» The problem:
Reproduce all lines of the listing below in which the word "subheadings" occurs.
☆ ☆ ☆ ☆
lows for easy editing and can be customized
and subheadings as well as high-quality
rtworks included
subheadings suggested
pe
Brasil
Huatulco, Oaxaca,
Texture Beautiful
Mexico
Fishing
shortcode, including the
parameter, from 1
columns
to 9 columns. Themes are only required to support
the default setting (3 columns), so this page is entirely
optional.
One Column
☆ ☆ ☆ ☆
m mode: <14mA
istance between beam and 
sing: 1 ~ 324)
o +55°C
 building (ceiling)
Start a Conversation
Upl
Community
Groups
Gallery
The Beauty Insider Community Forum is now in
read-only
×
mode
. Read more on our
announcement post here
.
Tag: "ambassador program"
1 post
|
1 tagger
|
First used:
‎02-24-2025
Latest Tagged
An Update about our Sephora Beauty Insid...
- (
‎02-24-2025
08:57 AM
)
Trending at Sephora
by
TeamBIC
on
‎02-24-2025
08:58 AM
☆ ☆ ☆ ☆
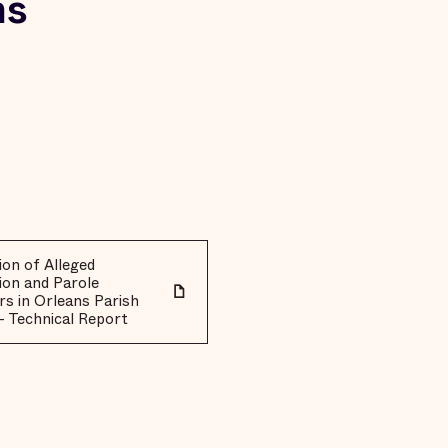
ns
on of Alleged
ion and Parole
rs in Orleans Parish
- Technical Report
☆ ☆ ☆ ☆
» Your solution:
and subheadings as well as high-quality
subheadings suggested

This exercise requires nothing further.